Molecular Breeding of Winter Wheat Cultivars Adaptive to Changing Climate.

Molecular breeding of winter wheat cultivars adaptive to changing climate Liuling Yan and Brett Carver Department of Plant and Soil Sciences, Oklahoma State University, Stillwater, OK 74078, USA Current scientific consensus is that global climate will unavoidably produce significant change in two major environmental factors, temperature and photoperiod. Global warming, a projected 3°C average temperature increase by the end of this century, will greatly affect the production of many crops, including wheat. Winter wheat requires a period of exposure to low temperatures ranging from 2-10°C, a process known as vernalization, to accelerate its ability to flower. Therefore, winter wheat development is extremely vulnerable to higher temperatures in the future climate scenario. Warmer temperature will increase growth rate in any season due to a shorter phyllochron, resulting in earlier development; however higher temperatures in winter seasons will lead to insufficient or failed vernalization and subsequent yield loss of winter wheat. Using recombinant inbred lines of two populations generated from locally adapted winter wheat cultivars, we discovered that initiation of stem elongation and maturity of winter wheat are regulated by two genetic loci at VRN-A1 and VRN-D3; however, both of them were cloned based on variation in vernalization requirement between spring wheat and winter wheat.
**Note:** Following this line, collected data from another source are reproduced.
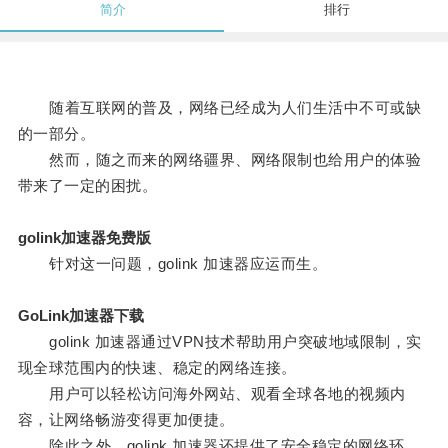
简介
排行
随着互联网的普及，网络已经成为人们生活中不可或缺
的一部分。
然而，随之而来的网络疆界、网络限制也给用户的体验
带来了一定的困扰。
golink加速器免费版
针对这一问题，golink 加速器应运而生。
GoLink加速器下载
golink 加速器通过VPN技术帮助用户突破地域限制，实
现全球范围内的快速、稳定的网络连接。
用户可以轻松访问海外网站、观看全球各地的视频内
容，让网络畅游变得更加便捷。
除此之外，golink 加速器还提供了安全稳定的网络环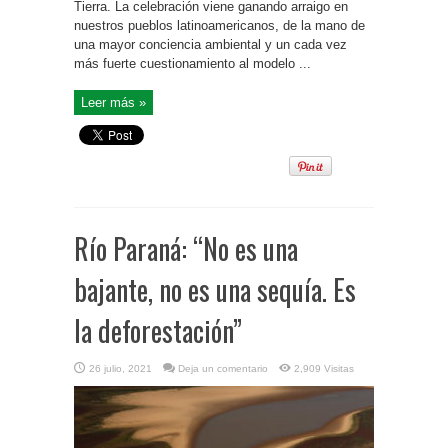
Tierra. La celebración viene ganando arraigo en
nuestros pueblos latinoamericanos, de la mano de
una mayor conciencia ambiental y un cada vez
más fuerte cuestionamiento al modelo ...
Leer más »
Río Paraná: “No es una
bajante, no es una sequía. Es
la deforestación”
26 julio, 2021
Deja un comentario
2,909 Visitas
This has shed new light on molecular mechanisms of two known genes involved in the regulation of development in winter wheat, or alternatively, on novel genes close to VRN-A1 and VRN-D3. Photoperiod also has multiple effects on wheat growth and development. We discovered a new QTL on chromosome 7D that has a highly significant effect on reproductive development in winter wheat. Putting these known and new genetic loci together with PPD-B1 and PPD-D1 which also influence winter wheat growth and development, a gene network is established to explain the complex and paradoxical effects of temperature and photoperiod on winter wheat development. With perfect markers for these genes/QTLs, new winter wheat cultivars will be bred to avoid or minimize frost injury due to precocious development or heat damage associated with later maturity and withstand the adverse effects projected with future climate scenarios.